The Attempt at a Solution



I splitted this problem in two parts:

First, I call 'x' the distance he traveled walking at 2.5 mph, and t1 the time it took. So,

x = 2.5*t1 ...(1)

Next, the distance he traveled running at 5.3 mph is d - x, and t2 is the time it took him. So

(d - x) = 5.3*t2...(2)

But, since 0.5 hrs = t1 + t2, we substitute on (2) and get

(d - x) = 5.3*(0.5 - t1) ...(3)

Using eq (1) on (3), I get

d - 2.5*t1 = 2.65 - 5.3*t1
d = -2.8*t1 + 2.65

Which is one equation with two variables. I'm stuck there, can you help me please?
 

Answers and Replies

  • #2
NasuSama
326
3
Then, we know that...

v_1 = 2.5 mph
v_2 = 5.3 mph

Find the average velocity by using this form:

v_avg = (v_1 + v_2)/2

Now, given that t = 0.5 hrs and the formula x = v * t, find the distance.
 
  • #3
supermiedos
63
0
Then, we know that...

v_1 = 2.5 mph
v_2 = 5.3 mph

Find the average velocity by using this form:

v_avg = (v_1 + v_2)/2

Now, given that t = 0.5 hrs and the formula x = v * t, find the distance.

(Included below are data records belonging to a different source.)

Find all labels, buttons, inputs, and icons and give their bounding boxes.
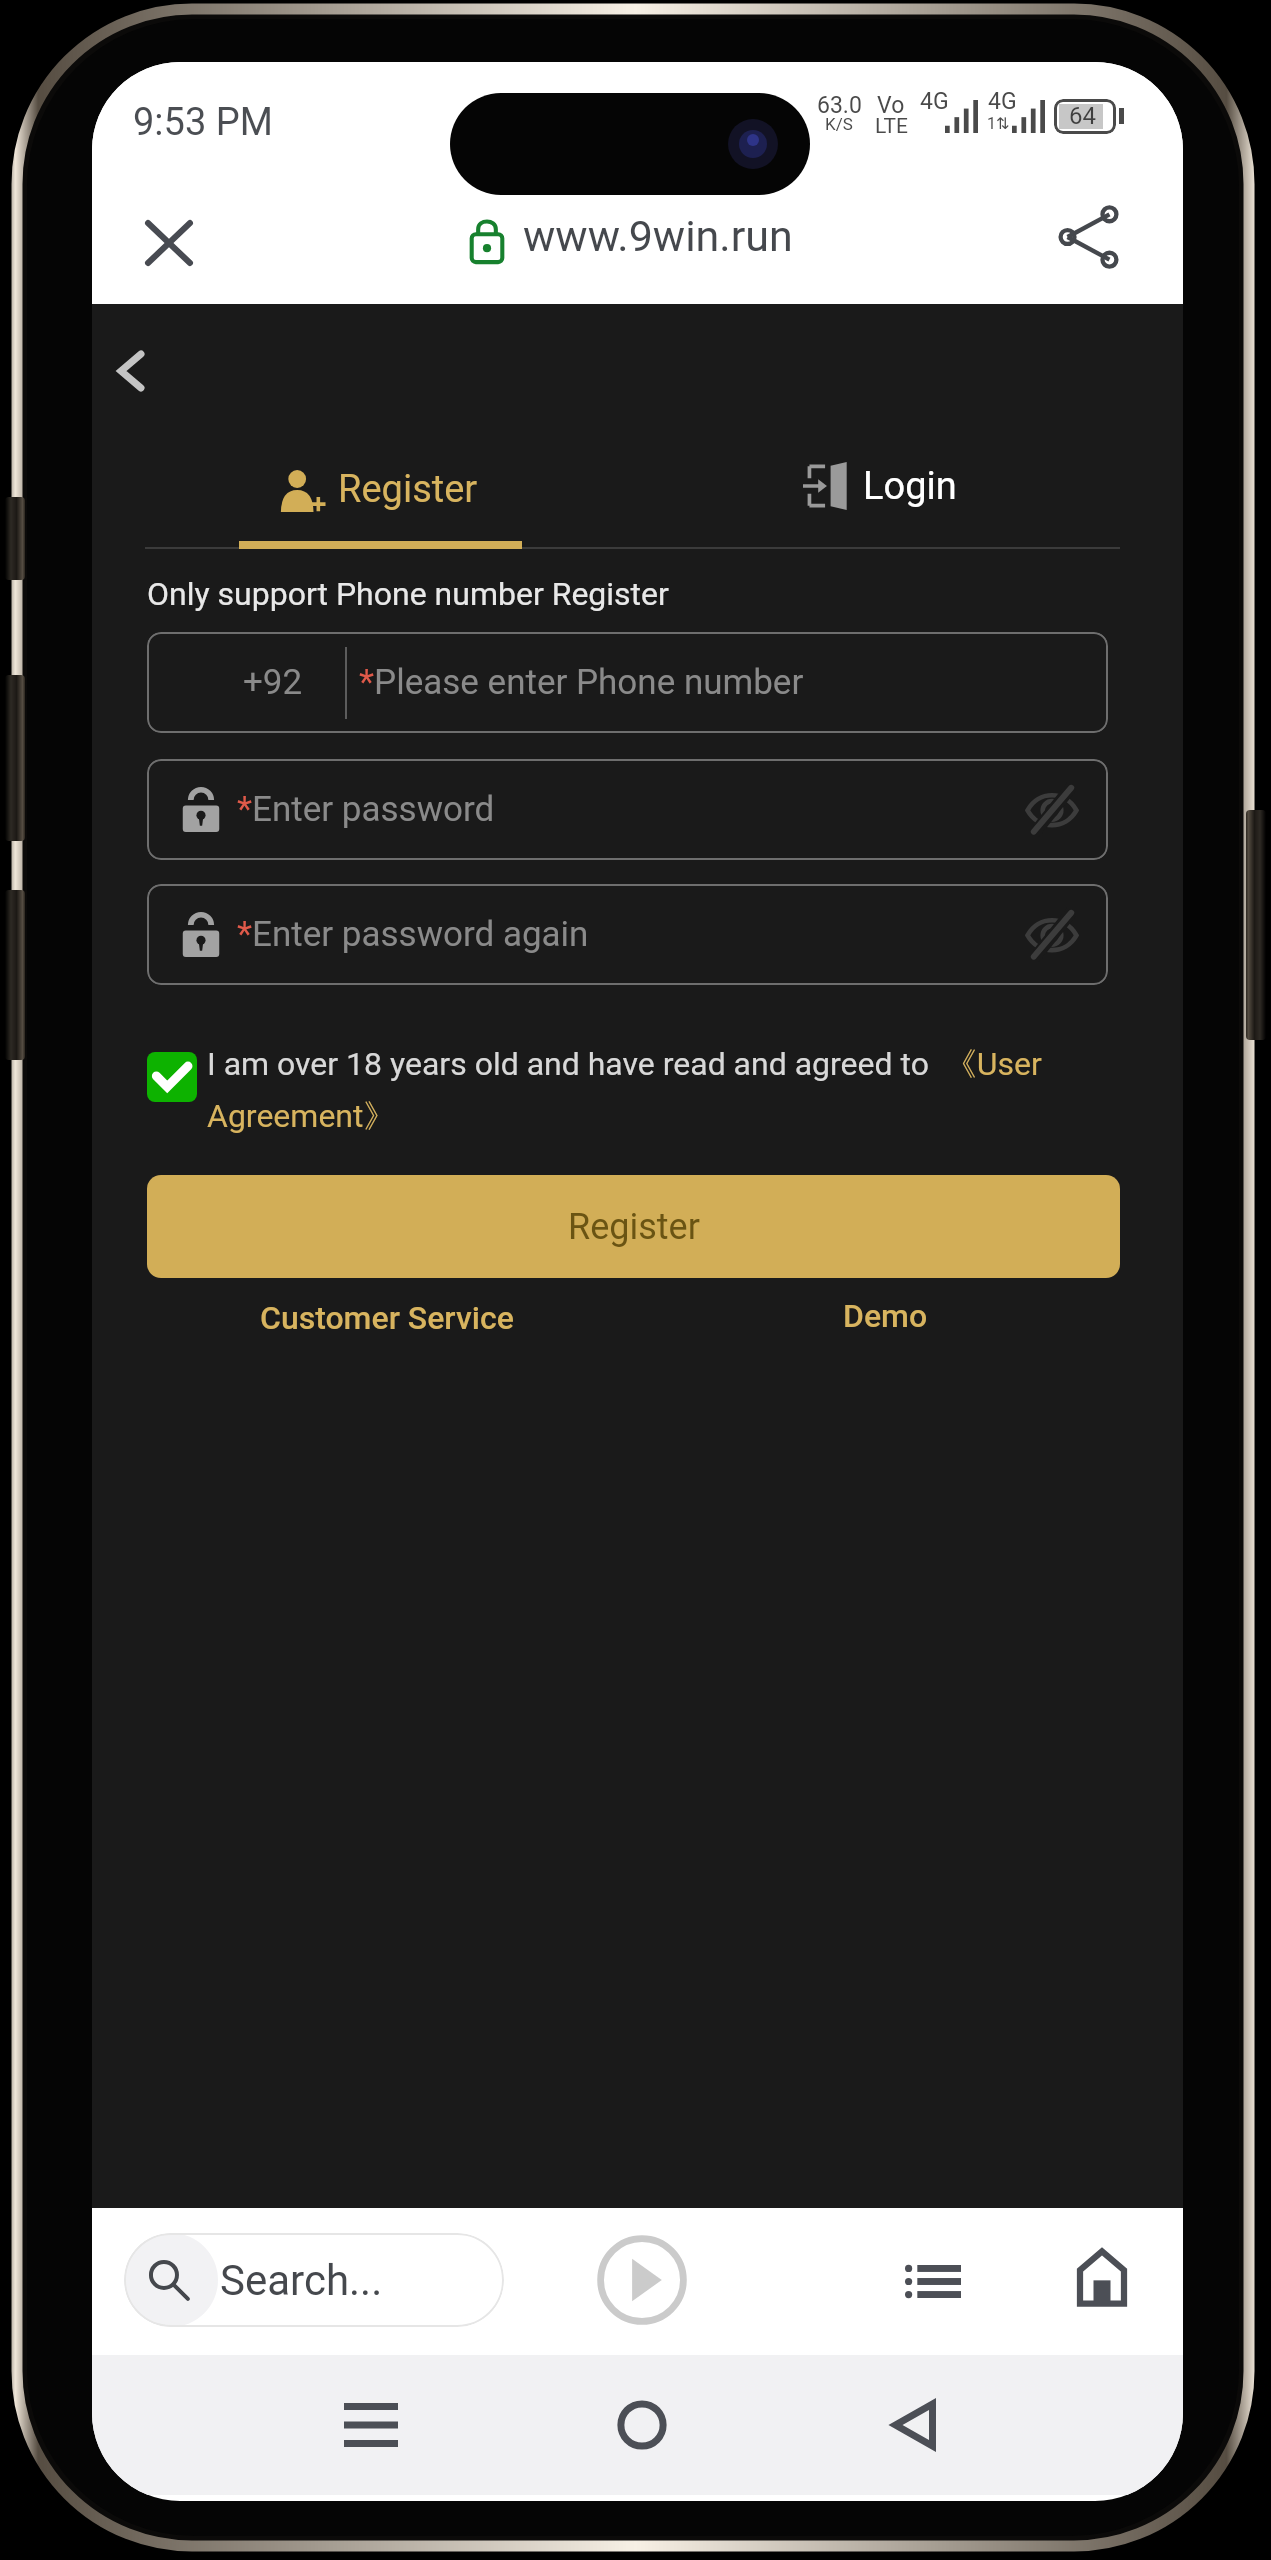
button[interactable]: Register [148, 434, 608, 544]
button[interactable]: Home [587, 2373, 697, 2477]
staticText: Only support Phone number Register [147, 575, 669, 613]
button[interactable]: Login [660, 431, 1100, 541]
button[interactable]: Home [1051, 2235, 1152, 2319]
staticText: 4G [920, 88, 949, 115]
staticText: 1⇅ [987, 114, 1010, 133]
button[interactable]: Register [147, 1175, 1120, 1278]
button[interactable]: +92 [147, 632, 1108, 733]
staticText: K/S [825, 114, 853, 134]
staticText: Register [338, 467, 478, 512]
staticText: Search... [220, 2256, 383, 2305]
button[interactable]: Demo [843, 1297, 928, 1335]
staticText: Login [863, 464, 957, 509]
button[interactable]: Customer Service [260, 1299, 514, 1337]
staticText: 9:53 PM [133, 100, 273, 145]
button[interactable]: I am over 18 checkbox [147, 1052, 197, 1102]
staticText: Customer Service [260, 1299, 514, 1337]
staticText: *Enter password [237, 789, 495, 830]
button[interactable]: I am over 18 years old and have read and… [207, 1044, 1048, 1136]
staticText: www.9win.run [523, 211, 793, 261]
staticText: *Please enter Phone number [359, 662, 804, 703]
staticText: Vo [877, 92, 905, 119]
button[interactable]: Search... [124, 2233, 504, 2327]
staticText: 64 [1069, 102, 1096, 130]
button[interactable]: *Enter password [147, 759, 1108, 860]
staticText: 63.0 [817, 92, 862, 119]
staticText: +92 [243, 662, 303, 703]
staticText: 4G [988, 88, 1017, 115]
button[interactable]: Back [859, 2373, 969, 2477]
button[interactable]: Recents [316, 2373, 426, 2477]
button[interactable]: Close [128, 203, 210, 283]
button[interactable]: Share [1059, 205, 1118, 269]
staticText: Register [568, 1206, 700, 1248]
staticText: LTE [875, 114, 908, 139]
staticText: Demo [843, 1297, 928, 1335]
staticText: *Enter password again [237, 914, 589, 955]
button[interactable]: Tabs [880, 2238, 986, 2324]
button[interactable]: *Enter password again [147, 884, 1108, 985]
button[interactable]: Play video [592, 2230, 692, 2330]
button[interactable]: Back [92, 328, 174, 412]
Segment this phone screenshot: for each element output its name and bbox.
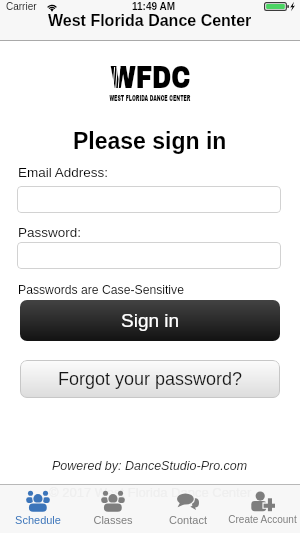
staticText: Email Address:	[18, 165, 109, 180]
button[interactable]: Create Account	[225, 485, 300, 533]
staticText: West Florida Dance Center	[48, 12, 252, 30]
button[interactable]: Classes	[75, 485, 150, 533]
button[interactable]: Text field	[17, 186, 281, 213]
staticText: 11:49 AM	[132, 1, 175, 12]
staticText: Create Account	[228, 514, 297, 525]
button[interactable]: Sign in	[20, 300, 280, 341]
staticText: Please sign in	[73, 128, 227, 154]
button[interactable]: Forgot your password?	[20, 360, 280, 398]
staticText: Password:	[18, 225, 82, 240]
staticText: Contact	[169, 514, 207, 526]
staticText: Powered by: DanceStudio-Pro.com	[52, 459, 248, 473]
button[interactable]: Text field	[17, 242, 281, 269]
staticText: Passwords are Case-Sensitive	[18, 283, 184, 297]
staticText: WFDC	[111, 60, 190, 95]
other: Wi-Fi	[47, 3, 57, 11]
staticText: Forgot your password?	[58, 369, 243, 389]
other: Battery charging	[264, 2, 295, 11]
staticText: Carrier	[6, 1, 37, 12]
staticText: © 2017 West Florida Dance Center	[49, 485, 252, 500]
staticText: Sign in	[121, 310, 180, 331]
staticText: Classes	[93, 514, 133, 526]
staticText: WEST FLORIDA DANCE CENTER	[109, 94, 190, 103]
button[interactable]: Contact	[150, 485, 225, 533]
staticText: Schedule	[15, 514, 61, 526]
button[interactable]: Schedule	[0, 485, 75, 533]
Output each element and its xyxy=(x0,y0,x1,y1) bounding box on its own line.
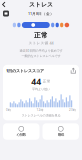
staticText: 1日のストレススコア xyxy=(6,68,44,73)
staticText: 正常 xyxy=(34,31,48,39)
button[interactable]: Share xyxy=(71,68,76,74)
staticText: 睡眠 xyxy=(58,132,64,137)
staticText: 一般的なストレスレベルです xyxy=(22,54,60,58)
button[interactable]: Calendar xyxy=(3,10,9,16)
button[interactable]: 心拍数 xyxy=(3,123,40,140)
staticText: 12時 xyxy=(36,108,44,112)
staticText: 平均より低い xyxy=(32,87,50,91)
staticText: 0時 xyxy=(6,108,11,112)
staticText: 心拍数 xyxy=(17,132,26,137)
button[interactable]: Back xyxy=(0,1,8,8)
staticText: ストレスレベルの詳細を見る xyxy=(22,113,60,117)
staticText: ストレス xyxy=(29,1,53,8)
staticText: 44 xyxy=(31,76,41,87)
staticText: 過去30日間の平均より低めです xyxy=(20,48,62,53)
staticText: 23時 xyxy=(69,108,76,112)
staticText: ストレス値 44 xyxy=(28,40,54,46)
staticText: 11月8日（金） xyxy=(28,11,54,16)
staticText: 正常 xyxy=(43,79,51,84)
button[interactable]: 睡眠 xyxy=(42,123,79,140)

Oh, i didn't know you cuold get the average velocity like that. It's because both velocities are constant, right? Thank you so much.
 
  • #4
NasuSama
326
3
Oh, i didn't know you cuold get the average velocity like that. It's because both velocities are constant, right? Thank you so much.

More like it! Hope this helps! Otherwise, if there are some flaws in my work, let me know!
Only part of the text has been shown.